■ **WORK TASK**
Starting with the line that contains "muro de contención." and stopping after the line that contains "Hasta el momento no han sido reportadas", copy the entries below exactly. Include nothing else.

Page images and extracted text:
=== Section Start ===

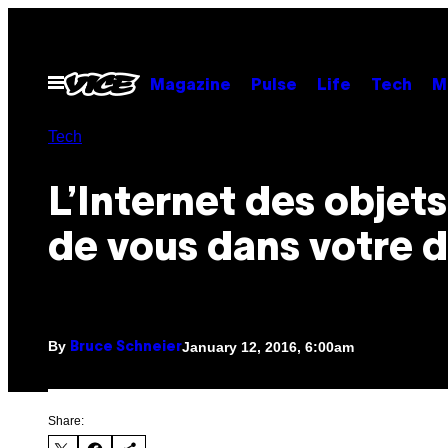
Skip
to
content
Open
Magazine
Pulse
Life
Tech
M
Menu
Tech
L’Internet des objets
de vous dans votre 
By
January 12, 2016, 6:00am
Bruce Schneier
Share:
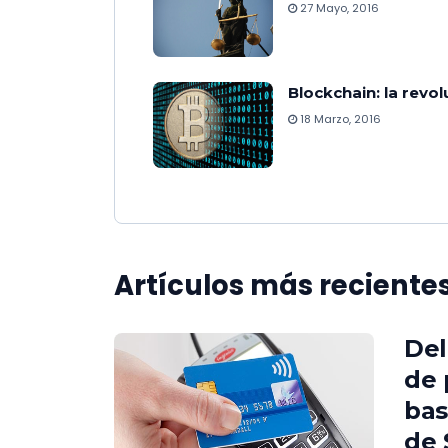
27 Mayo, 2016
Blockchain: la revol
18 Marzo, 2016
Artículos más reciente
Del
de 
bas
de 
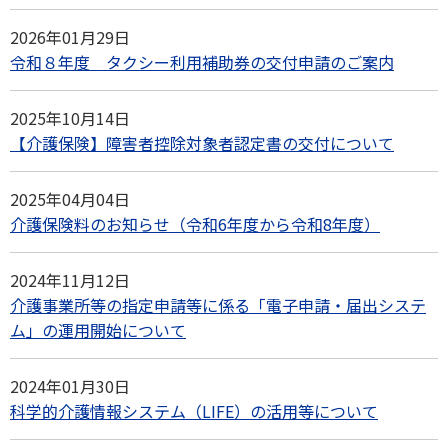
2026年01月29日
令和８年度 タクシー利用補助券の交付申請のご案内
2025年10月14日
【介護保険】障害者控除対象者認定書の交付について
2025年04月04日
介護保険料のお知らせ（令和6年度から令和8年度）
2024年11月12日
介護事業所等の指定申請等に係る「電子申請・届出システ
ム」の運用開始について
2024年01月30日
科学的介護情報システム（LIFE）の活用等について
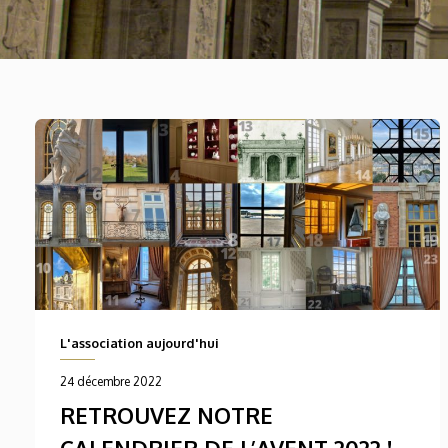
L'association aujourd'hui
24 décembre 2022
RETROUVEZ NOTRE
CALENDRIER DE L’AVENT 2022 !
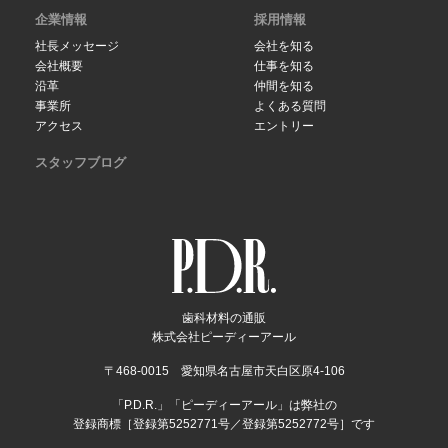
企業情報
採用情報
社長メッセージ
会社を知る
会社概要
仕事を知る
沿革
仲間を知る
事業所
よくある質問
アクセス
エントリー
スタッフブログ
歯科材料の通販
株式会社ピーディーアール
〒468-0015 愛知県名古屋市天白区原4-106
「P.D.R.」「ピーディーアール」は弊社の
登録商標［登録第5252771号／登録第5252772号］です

=== Section End ===
=== Section Start ===

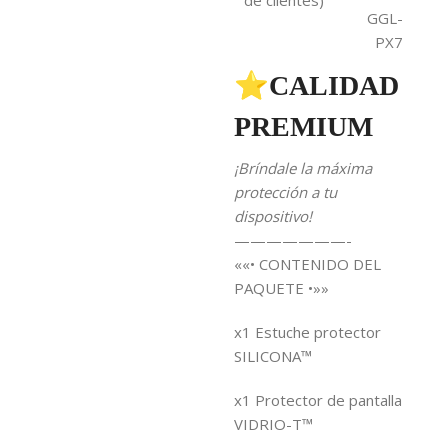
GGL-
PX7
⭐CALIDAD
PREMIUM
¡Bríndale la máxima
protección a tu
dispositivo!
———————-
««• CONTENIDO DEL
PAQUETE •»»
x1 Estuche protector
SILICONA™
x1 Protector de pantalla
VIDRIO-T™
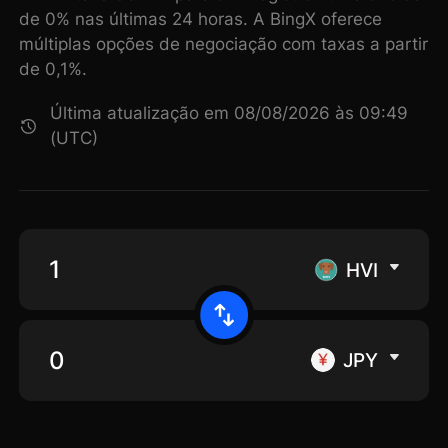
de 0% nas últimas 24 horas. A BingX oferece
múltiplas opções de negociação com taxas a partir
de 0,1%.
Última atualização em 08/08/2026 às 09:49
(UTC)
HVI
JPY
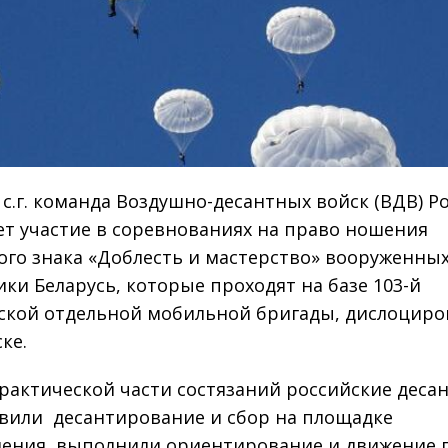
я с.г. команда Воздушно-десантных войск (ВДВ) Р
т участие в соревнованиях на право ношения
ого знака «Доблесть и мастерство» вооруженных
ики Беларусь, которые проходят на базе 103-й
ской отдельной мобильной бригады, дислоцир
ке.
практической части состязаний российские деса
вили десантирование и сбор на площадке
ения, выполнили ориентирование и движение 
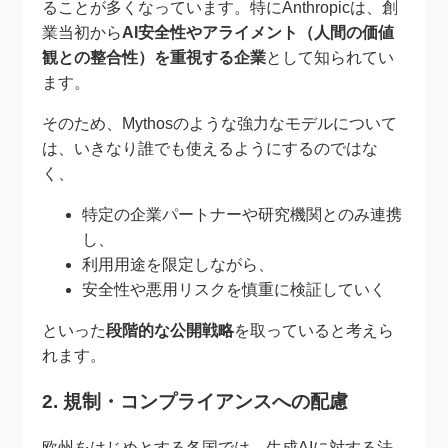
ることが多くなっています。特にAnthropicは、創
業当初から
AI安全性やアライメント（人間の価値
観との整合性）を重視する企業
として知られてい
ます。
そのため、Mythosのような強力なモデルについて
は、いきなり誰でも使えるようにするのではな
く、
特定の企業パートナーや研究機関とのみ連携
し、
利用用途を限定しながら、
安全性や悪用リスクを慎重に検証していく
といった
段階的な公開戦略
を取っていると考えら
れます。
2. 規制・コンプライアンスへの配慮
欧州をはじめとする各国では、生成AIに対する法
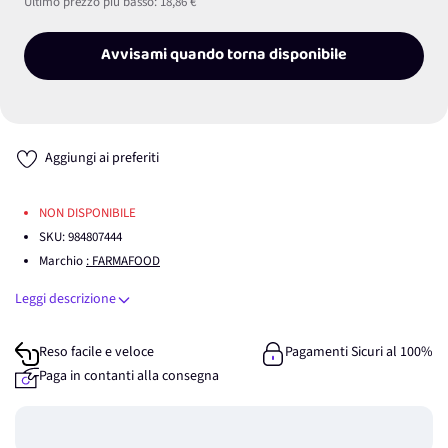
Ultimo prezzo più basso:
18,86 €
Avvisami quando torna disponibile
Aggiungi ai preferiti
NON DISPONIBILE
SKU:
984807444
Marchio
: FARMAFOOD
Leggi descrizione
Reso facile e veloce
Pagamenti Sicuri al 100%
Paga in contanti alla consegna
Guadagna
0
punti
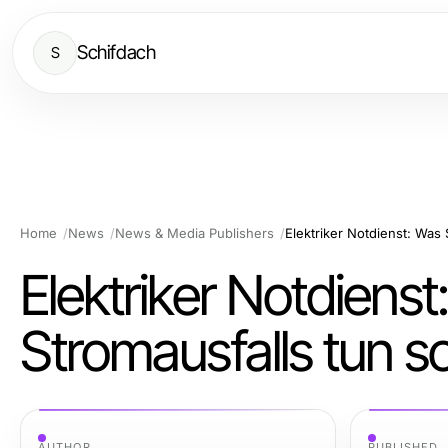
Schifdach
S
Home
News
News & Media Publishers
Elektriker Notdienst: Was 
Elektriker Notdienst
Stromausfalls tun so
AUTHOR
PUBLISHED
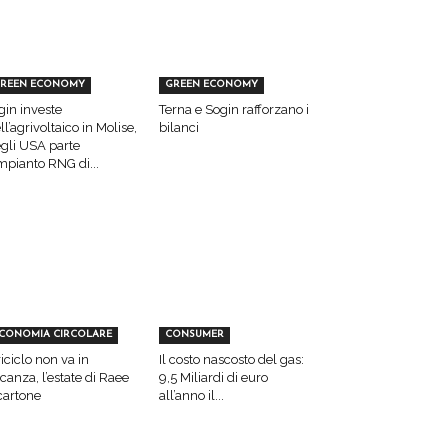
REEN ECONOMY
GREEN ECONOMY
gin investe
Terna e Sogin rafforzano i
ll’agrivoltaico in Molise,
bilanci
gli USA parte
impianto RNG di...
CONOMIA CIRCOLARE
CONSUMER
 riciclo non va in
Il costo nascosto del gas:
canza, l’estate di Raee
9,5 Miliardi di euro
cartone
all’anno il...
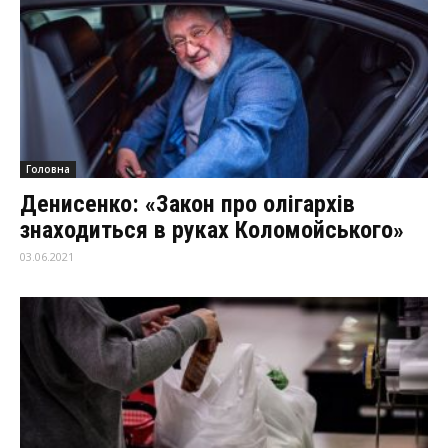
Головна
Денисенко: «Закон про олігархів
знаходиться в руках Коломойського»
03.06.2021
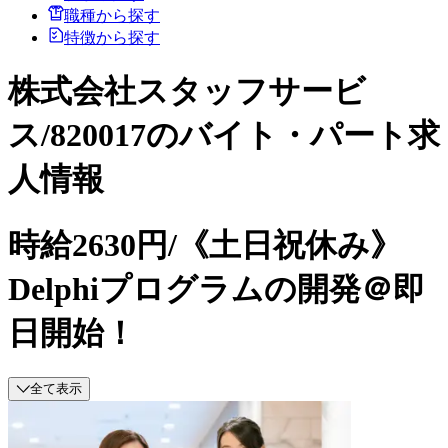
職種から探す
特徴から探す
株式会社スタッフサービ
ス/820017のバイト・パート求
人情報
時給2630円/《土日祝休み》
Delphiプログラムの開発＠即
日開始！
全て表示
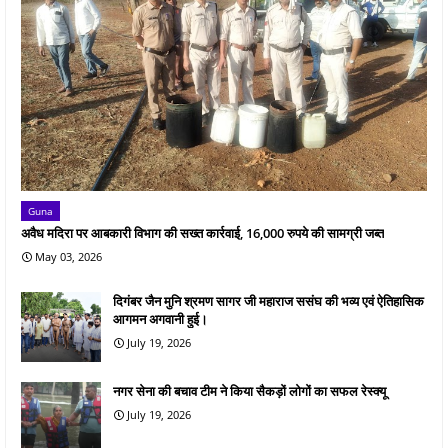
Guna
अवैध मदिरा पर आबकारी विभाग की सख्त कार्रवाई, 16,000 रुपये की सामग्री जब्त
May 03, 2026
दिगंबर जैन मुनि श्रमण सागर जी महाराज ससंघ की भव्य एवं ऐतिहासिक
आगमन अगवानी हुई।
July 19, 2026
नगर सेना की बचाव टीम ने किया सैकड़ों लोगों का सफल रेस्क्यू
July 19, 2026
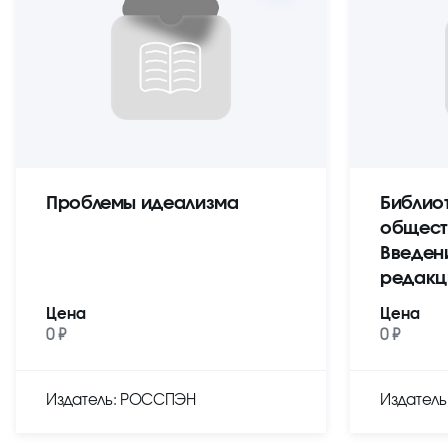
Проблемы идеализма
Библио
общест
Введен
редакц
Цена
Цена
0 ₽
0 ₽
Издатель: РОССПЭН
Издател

=== Section End ===
=== Section Start ===

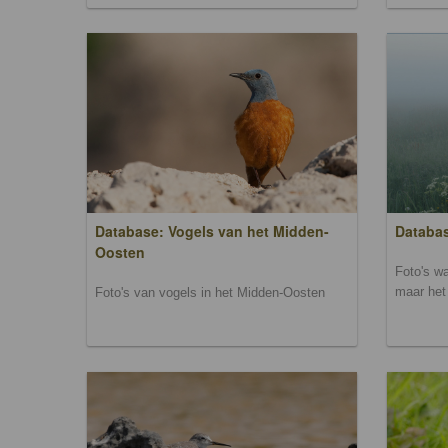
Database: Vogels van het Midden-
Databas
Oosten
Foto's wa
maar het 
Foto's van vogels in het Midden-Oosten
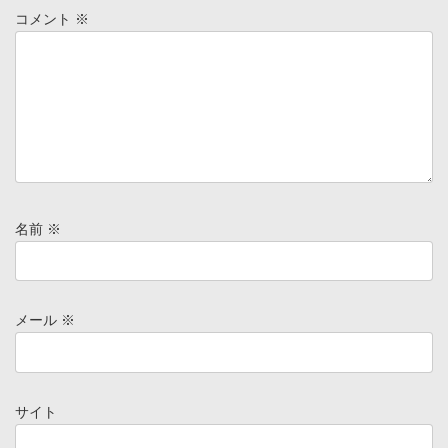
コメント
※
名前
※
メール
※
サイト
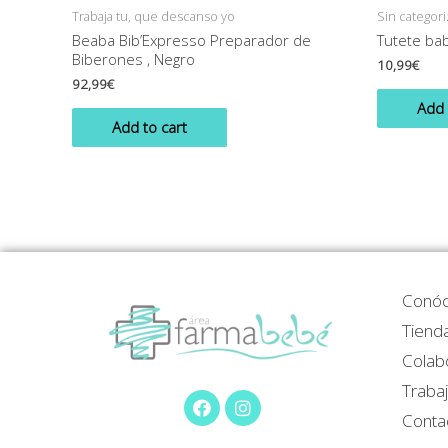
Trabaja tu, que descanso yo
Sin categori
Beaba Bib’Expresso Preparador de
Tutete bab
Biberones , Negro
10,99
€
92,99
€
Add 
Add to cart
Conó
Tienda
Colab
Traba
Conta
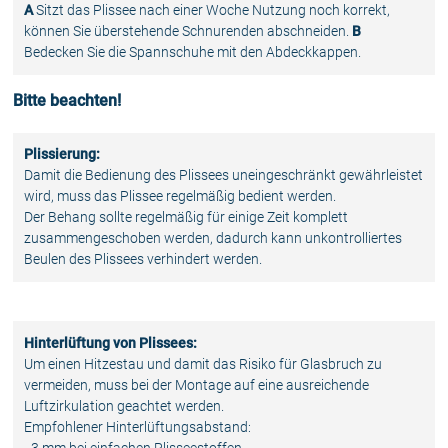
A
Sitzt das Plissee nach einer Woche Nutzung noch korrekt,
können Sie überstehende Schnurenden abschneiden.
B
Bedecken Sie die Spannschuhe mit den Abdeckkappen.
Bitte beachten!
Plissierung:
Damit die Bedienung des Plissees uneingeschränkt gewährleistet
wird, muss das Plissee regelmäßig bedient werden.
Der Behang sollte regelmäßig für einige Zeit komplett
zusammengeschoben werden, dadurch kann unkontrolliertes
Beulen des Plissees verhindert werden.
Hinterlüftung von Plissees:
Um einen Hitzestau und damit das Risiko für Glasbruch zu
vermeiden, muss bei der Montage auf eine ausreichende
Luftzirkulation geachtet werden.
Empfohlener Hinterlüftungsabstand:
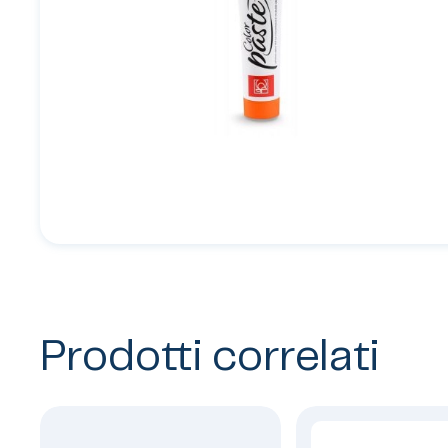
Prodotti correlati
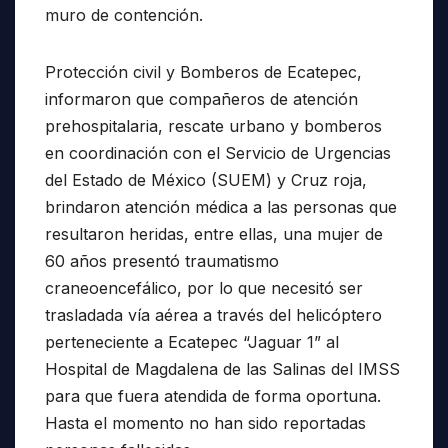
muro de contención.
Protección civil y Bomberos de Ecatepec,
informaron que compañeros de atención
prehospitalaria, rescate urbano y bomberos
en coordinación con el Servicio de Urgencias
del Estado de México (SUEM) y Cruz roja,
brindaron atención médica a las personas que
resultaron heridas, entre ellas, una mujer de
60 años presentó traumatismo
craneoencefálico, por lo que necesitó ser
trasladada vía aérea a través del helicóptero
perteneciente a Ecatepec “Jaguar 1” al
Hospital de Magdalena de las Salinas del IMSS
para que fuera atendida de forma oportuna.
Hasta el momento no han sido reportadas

=== Section End ===

■ **RESULT OF THE TASK**
muro de contención.
Protección civil y Bomberos de Ecatepec,
informaron que compañeros de atención
prehospitalaria, rescate urbano y bomberos
en coordinación con el Servicio de Urgencias
del Estado de México (SUEM) y Cruz roja,
brindaron atención médica a las personas que
resultaron heridas, entre ellas, una mujer de
60 años presentó traumatismo
craneoencefálico, por lo que necesitó ser
trasladada vía aérea a través del helicóptero
perteneciente a Ecatepec “Jaguar 1” al
Hospital de Magdalena de las Salinas del IMSS
para que fuera atendida de forma oportuna.
Hasta el momento no han sido reportadas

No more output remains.